US researchers have successfully relieved a patient’s severe, long-term depression with an electronic implant that acts like a neural pacemaker, resetting brain circuits associated with negative emotions.
The team from the University of California, San Francisco (UCSF) said the study was “a landmark breakthrough” in the scientific effort to treat psychiatric disorders through carefully targeted neural electronics. This study is published in the journal Nature Medicine.
“We have developed a precision medicine approach that has successfully managed our patient’s treatment-resistant depression by identifying and modifying circuits in their brain,” said Andrew Crystal, a UCSF professor of psychiatry.
In a press teleconference prior to the study’s publication, the 36-year-old patient, who asked just to be called Sarah, said the transplant had changed her life after five years of intense depression that responded to any drug combination or electroconvulsive therapy. will not give . “I used to feel tormented by suicidal thoughts every day,” she said. “I was at the end of the line.”
Almost immediately after being inserted deep into her brain, the device provided relief, which has now lasted a year. When it detects the neural activity associated with irrational thoughts that previously triggered depressive obsessions, its electrodes emit a short, corrective electrical pulse and “poof… the cycle stops”, as Sarah put it. Was.

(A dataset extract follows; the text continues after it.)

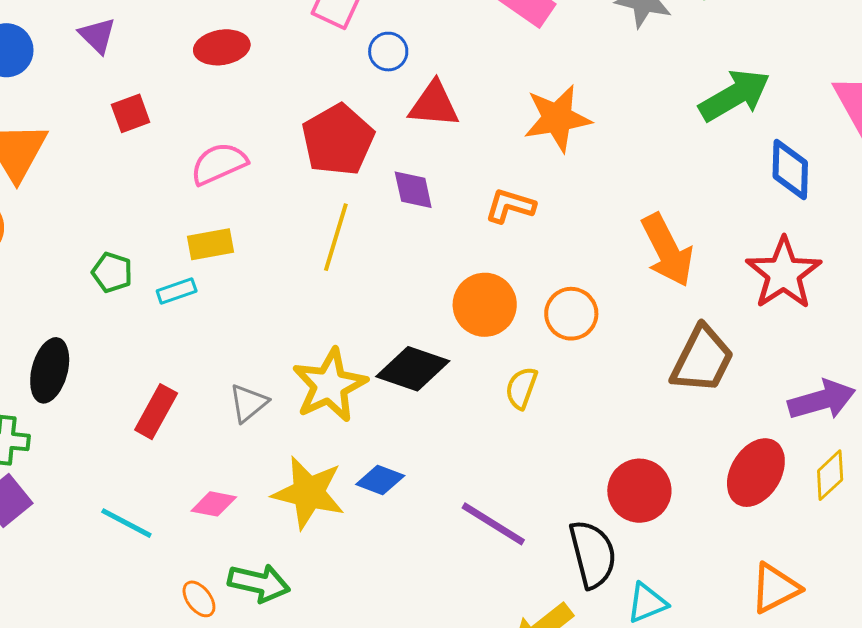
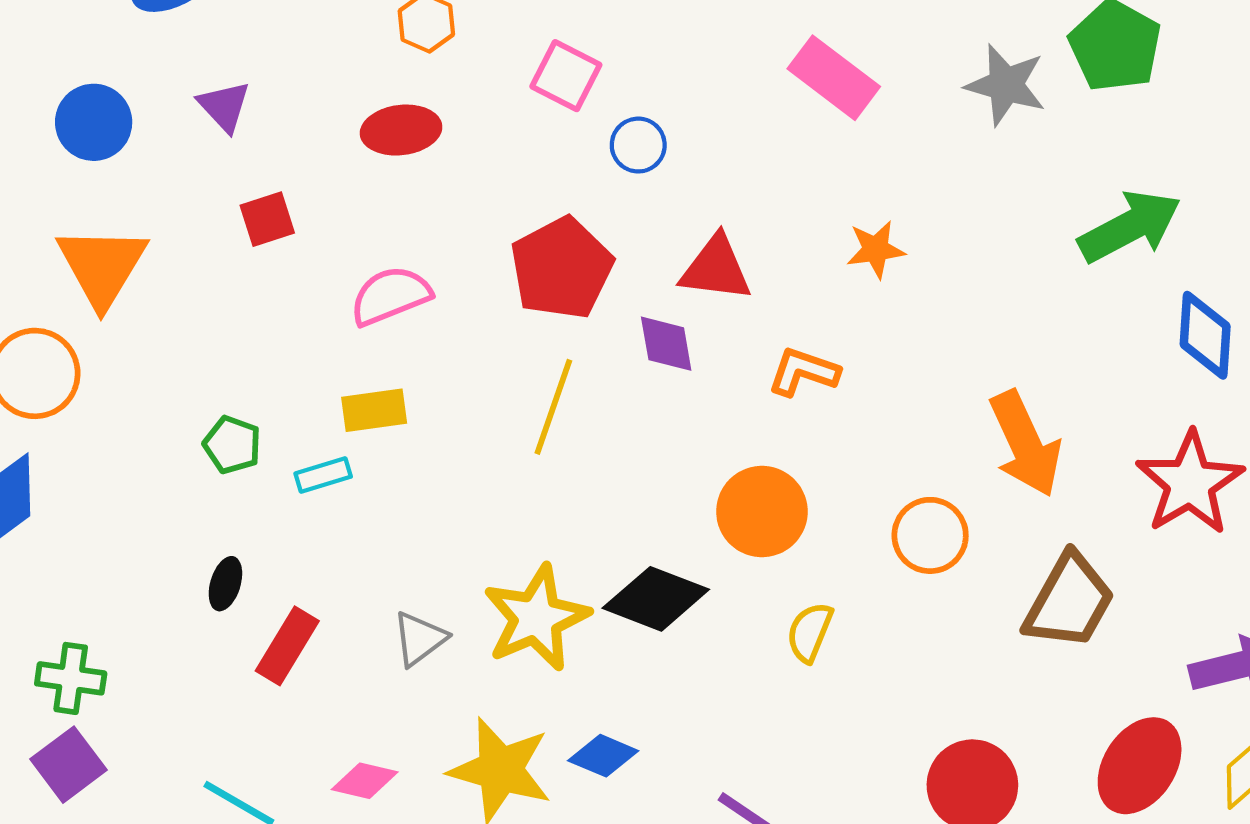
red triangle: (434, 104) -> (716, 269), moved
orange star: (557, 118) -> (876, 249), size x0.6
orange circle: (571, 314) -> (930, 535), moved
black ellipse: (50, 370) -> (225, 584), moved, size x0.6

According to the World Health Organization, deep brain stimulation (DBS) has recently become a routine treatment for epilepsy and Parkinson’s disease, but has had limited success against depression, which affects 280 million people globally. At least 30 percent of depressed patients do not respond well to existing treatments.
The problem with applying neuro-electronics to depression was that scientists knew relatively little about the brain circuits associated with the condition. The UCSF team’s key discovery was a “biomarker” indicating the onset of depressive symptoms, a specific pattern of neural activity in the part of the brain called the amygdala that deals with responses to threats.
The DBS device used in the study was adapted from a device used to treat epilepsy. When it detects a biomarker in the amygdala, it sends short electrical pulses to another region, the ventral striatum, which is part of the brain’s reward and pleasure system. It removes unwanted mood symptoms instantly.
Sameer Sheth, a neurosurgeon at Baylor College of Medicine in Houston who was not involved in the UCSF research, is conducting another trial of personalized implants to treat depression and is about to publish positive results. He said the two projects indicated a trend in research toward developing “a more personalized approach to psychiatric treatment” based on stimulating specific brain circuits.
Although the outlook was promising, Sarah was the first patient in a previously published trial, cautioned Katherine Skangos, assistant professor of psychiatry at UCSF. Scangos enrolled two more people with severe depression to participate in the research and aims to cover 12 patients in total.
“We need to look at how these circuits differ across patients and replicate this work multiple times,” she said, “and we need to see if a person’s biomarkers or brain circuits over time as treatment continues.” Varies with or not.”
Attaching an implant under the skull with electrodes propelled deep into the brain is an expensive, invasive and potentially risky procedure. Once the details of the brain circuits underlying depression are better understood, “we hope to find non-invasive biomarkers that can be used with non-invasive treatments,” Scangos said.